Un marché plus volatil, plus indexé et plus flexible


La montée en puissance des énergies renouvelables (ENR), notamment le solaire, accentue fortement la volatilité des prix. Lors des épisodes de surproduction, les prix spot peuvent chuter, voire devenir négatifs. À l’inverse, en période tendue, ils peuvent grimper rapidement.


Le découpage historique heures pleines / heures creuses devient ainsi de moins en moins cohérent avec un système où l’électricité peut être abondante… en pleine journée.


On observe davantage de contrats indexés (totalement ou partiellement) aux marchés de gros, des offres “multi-blocs” combinant part fixe et part variable, ainsi qu’une valorisation explicite de la flexibilité via des mécanismes de bonus/malus.


La stabilité d’un prix garanti risque désormais de coûter cher en OPEX (dépenses opérationnelles). À l’inverse, profiter de la volatilité suppose un investissement (CAPEX) et une organisation adaptée.




Stocker pour faire baisser son prix moyen du MWh


Dans ce nouveau paradigme, le stockage devient stratégique.


Le principe est simple : acheter l’électricité lorsqu’elle est peu chère, la stocker, puis l’utiliser lorsque le prix est élevé permet de réduire le prix moyen du MWh consommé.


Plus la durée de stockage est importante, plus l’impact peut être significatif.

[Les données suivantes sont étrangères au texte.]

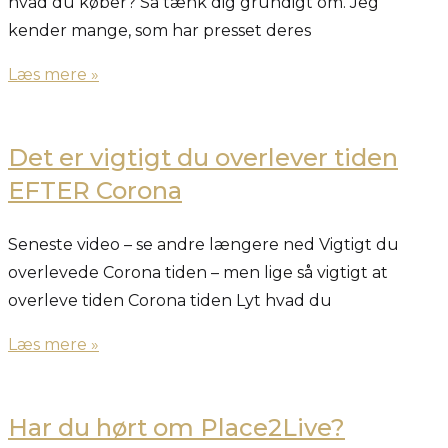
hvad du køber? Så tænk dig grundigt om. Jeg
kender mange, som har presset deres
Læs mere »
Det er vigtigt du overlever tiden
EFTER Corona
Seneste video – se andre længere ned Vigtigt du
overlevede Corona tiden – men lige så vigtigt at
overleve tiden Corona tiden Lyt hvad du
Læs mere »
Har du hørt om Place2Live?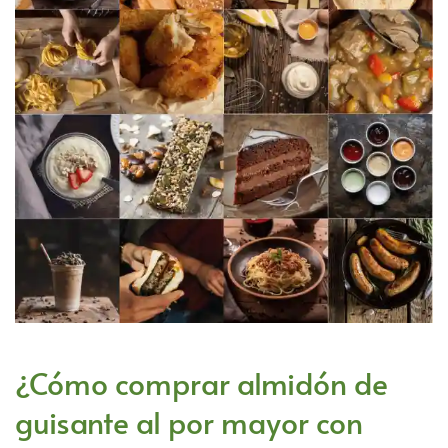
¿Cómo comprar almidón de
guisante al por mayor con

Dans de nombreux cas industriels, la durée optimale de retour sur investissement dépasse 6 heures et peut aller bien au-delà selon les usages.


Il ne s’agit plus seulement d’acheter de l’énergie, mais de la piloter.


Cette approche s’inscrit dans notre réflexion sur l’enjeu des stocks dans la transition énergétique, développée dans cet autre article.






Batteries et stockage thermique : des solutions complémentaires


Les batteries sont une partie importante de la solution, mais elles ne couvrent pas tout le besoin, notamment sur les durées longues. Or, dans l’industrie agroalimentaire (IAA), le froid représente 30 à 50 % de la consommation électrique globale.


Le stockage thermique “froid” devient alors un levier stratégique : plutôt que de stocker directement de l’électricité, on stocke du froid afin de déplacer la consommation électrique dans le temps.


Notre solution de stockage thermique latent E-MCP cible précisément ce besoin émergent.

Elle se distingue notamment par :


  • Un CAPEX < 45 €/kWh thermique, qui diminue lorsque la durée de stockage dépasse 10 heures.


  • Un LCOES (Levelized Cost of Energy Storage) d’environ 15 €/MWh thermique, bien inférieur aux amplitudes actuelles de volatilité du marché.


Notre démonstrateur à l’échelle 1:1, situé à La Janais (Rennes), permet aujourd’hui de sécuriser les principaux indicateurs de performance entre 0°C et -11°C. Des visites sont possibles et notre équipe peut réaliser un diagnostic personnalisé selon vos besoins.


Pour en savoir plus sur notre solution de stockager thermique latent E-MCP, n'hésitez pas à consulter cet article dédié.







Un levier économique et environnemental


Baisser le prix du MWh ne consiste plus simplement à négocier un contrat.


Il s’agit d’adopter une stratégie énergétique adaptée au nouveau marché : accepter la volatilité, investir intelligemment et transformer le signal prix en avantage compétitif.


Car le prix du MWh et son impact carbone sont intimement liés. Consommer lorsque l’électricité est abondante et souvent plus décarbonée, permet d’agir à la fois sur les coûts et sur l’empreinte CO₂.


Le “B” de BIOLAPS, c’est donc transformer une contrainte de marché en opportunité industrielle.


Pour conclure cet article, baisser le prix du MWh ne relève plus uniquement d’une négociation contractuelle, mais d’une stratégie énergétique structurée, où le stockage thermique longue durée devient un levier clé pour transformer la volatilité du marché en avantage industriel durable.